Climate scientists point out it is nearly impossible to blame any single weather event for climate change, but emphasise evidence strongly suggests the changing climate is making extreme weather events more frequent and worse.
The effects of climate change are being felt in other ways too. On March 9, the Sydney Morning Herald reported: “The Pacific nation of Kiribati is negotiating to buy land in Fiji so it can move islanders under threat from rising sea levels, in what could be the first climate-induced relocation of a country.”
It is true Kiribati doesn't have an AFL team, so at least the move won't disrupt the home-and-away season. But still, the forced relocation of all 113,000 people living in one of the world's poorest nations seems a harsh consequence of a global crisis they had little to do with causing.

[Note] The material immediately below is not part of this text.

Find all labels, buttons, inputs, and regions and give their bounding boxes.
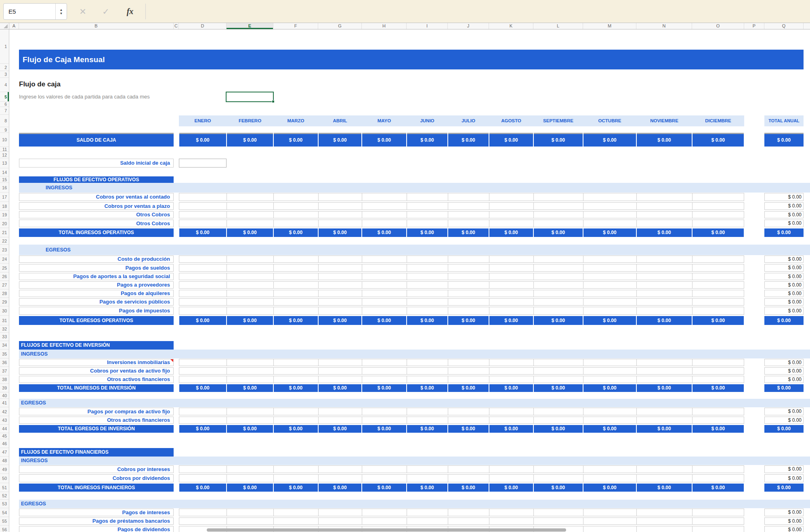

Unless scientists reveal previously unknown evidence that a key cause of runaway climate change is carbon emissions from Kiribati's main exports of coconut extracts and fish, then an entire nation is literally going under thanks to the economic activity of others.
Others, such as Australia's large mining giants, dedicated to ripping resources from the ground to feed the global fossil-fuel driven economy, are not quite so guiltless.
It is in this context that we were subjected to hysterical whining by mining companies and the corporate media about leaked details of a Greenpeace plan seeking to raise $6 million to fund its campaign against the dramatic expansion of Australia's coal and gas mining industry.
Australia exports more coal than anywhere else in the world, making the mining industry responsible for a fair portion of the carbon emissions about to drown Kiribati.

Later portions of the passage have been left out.